🤖 AI Summary
To address two critical limitations of Mamba in point cloud representation learning—distortion of 3D geometric adjacency and degradation of long-sequence memory—this paper proposes Spatial-Mamba. First, it introduces a spatial state proxy mechanism that explicitly encodes local geometric adjacency within the State Space Model (SSM). Second, it incorporates a state-level update strategy coupled with a lightweight convolutional interaction module to enhance structural awareness. Third, it designs a sequence-length adaptive mechanism to mitigate long-range dependency decay. Evaluated on standard benchmarks, Spatial-Mamba achieves 95.1% accuracy on ModelNet40 and 92.75% on the hardest split of ScanObjectNN (without voting).

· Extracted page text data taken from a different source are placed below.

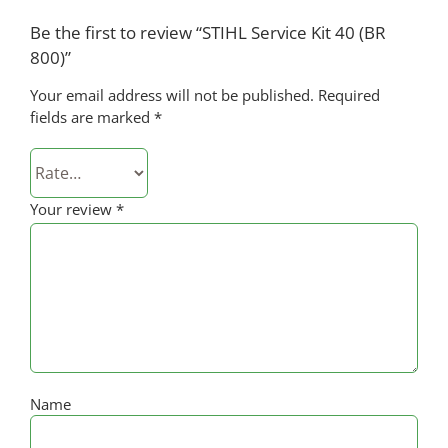
Be the first to review “STIHL Service Kit 40 (BR
800)”
Your email address will not be published.
Required
fields are marked
*
Your review
*
Name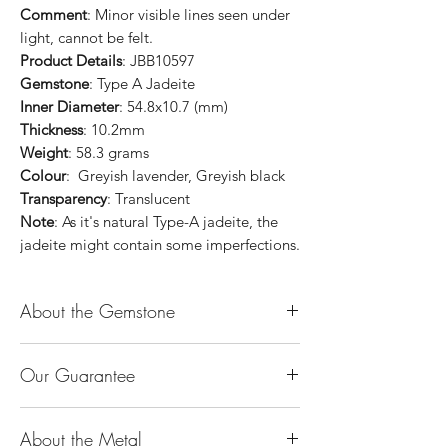
Comment
: Minor visible lines seen under
light, cannot be felt.
Product Details
: JBB10597
Gemstone
: Type A Jadeite
Inner Diameter
: 54.8x10.7 (mm)
Thickness
: 10.2mm
Weight
: 58.3 grams
Colour
: Greyish lavender, Greyish black
Transparency
: Translucent
Note
: As it's natural Type-A jadeite, the
jadeite might contain some imperfections.
About the Gemstone
Jade is considered the health, wealth and
Our Guarantee
longevity stone. Jade exudes a gentle,
steady energy and is capable of absorbing
100% Genuine Type-A (Grade A) Jadeite
negativity. Also provides protection and
About the Metal
Jade (natural, untreated, undyed). If our
assists in attracting good luck!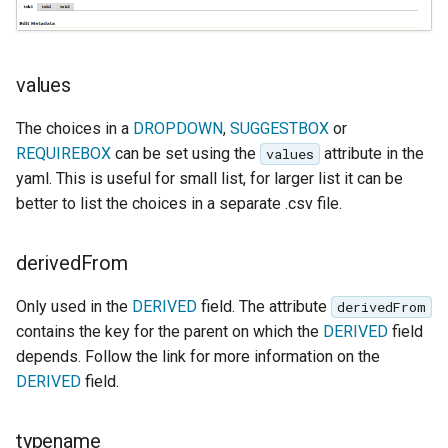
format
WFS FreeMarker
Extension
values
WPS Download NetCDF
The choices in a
DROPDOWN
,
SUGGESTBOX
or
WPS longitudinal profile
REQUIREBOX
can be set using the
attribute in the
values
process
yaml. This is useful for small list, for larger list it can be
better to list the choices in a separate .csv file.
WPS OpenAI process
derivedFrom
Only used in the
DERIVED
field. The attribute
derivedFrom
contains the key for the parent on which the
DERIVED
field
depends. Follow the link for more information on the
DERIVED
field.
typename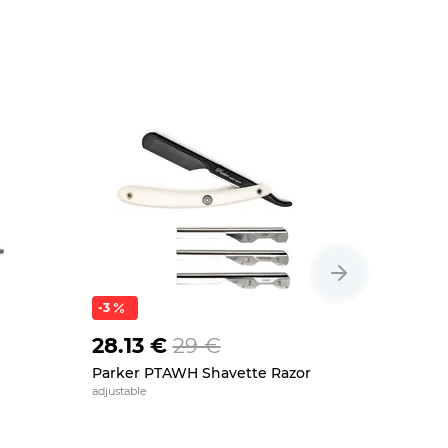
-3
28.13 €
29 €
29 €
Parker PTAWH Shavette Razor
Parker SR
adjustable
stainless stee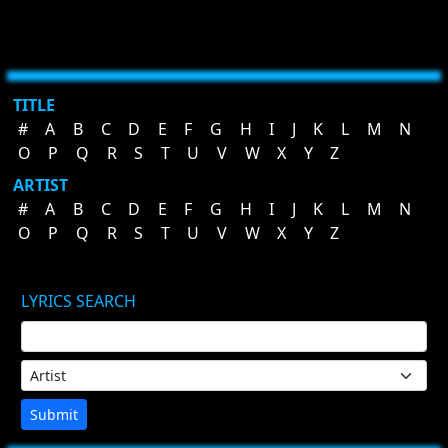
TITLE
#
A
B
C
D
E
F
G
H
I
J
K
L
M
N
O
P
Q
R
S
T
U
V
W
X
Y
Z
ARTIST
#
A
B
C
D
E
F
G
H
I
J
K
L
M
N
O
P
Q
R
S
T
U
V
W
X
Y
Z
LYRICS SEARCH
Submit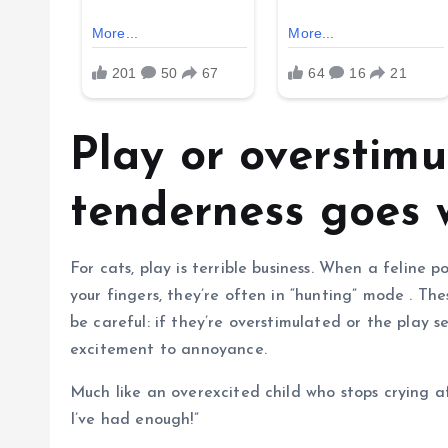
Play or overstimu
tenderness goes
For cats, play is terrible business. When a feline p
your fingers, they’re often in “hunting” mode . The
be careful: if they’re overstimulated or the play 
excitement to annoyance.
Much like an overexcited child who stops crying af
I’ve had enough!”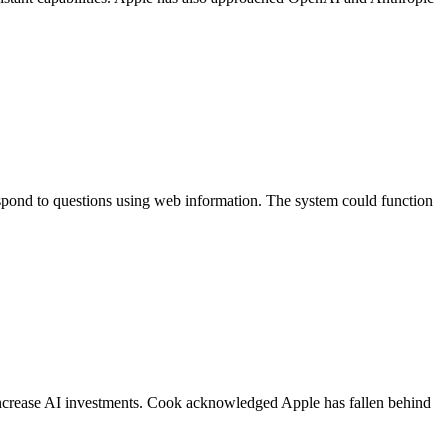
pond to questions using web information. The system could function
ncrease AI investments. Cook acknowledged Apple has fallen behind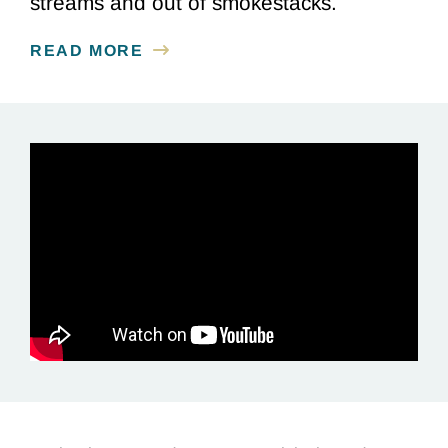
streams and out of smokestacks.
READ MORE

It establishes new state-of-the-art performance across four downstream tasks and marks the first successful application of SSM architectures to efficient and robust self-supervised learning for point clouds.
📝 Abstract
Recently, Mamba-based methods have demonstrated impressive performance in point cloud representation learning by leveraging State Space Model (SSM) with the efficient context modeling ability and linear complexity. However, these methods still face two key issues that limit the potential of SSM: Destroying the adjacency of 3D points during SSM processing and failing to retain long-sequence memory as the input length increases in downstream tasks. To address these issues, we propose StruMamba3D, a novel paradigm for self-supervised point cloud representation learning. It enjoys several merits. First, we design spatial states and use them as proxies to preserve spatial dependencies among points. Second, we enhance the SSM with a state-wise update strategy and incorporate a lightweight convolution to facilitate interactions between spatial states for efficient structure modeling. Third, our method reduces the sensitivity of pre-trained Mamba-based models to varying input lengths by introducing a sequence length-adaptive strategy. Experimental results across four downstream tasks showcase the superior performance of our method. In addition, our method attains the SOTA 95.1% accuracy on ModelNet40 and 92.75% accuracy on the most challenging split of ScanObjectNN without voting strategy.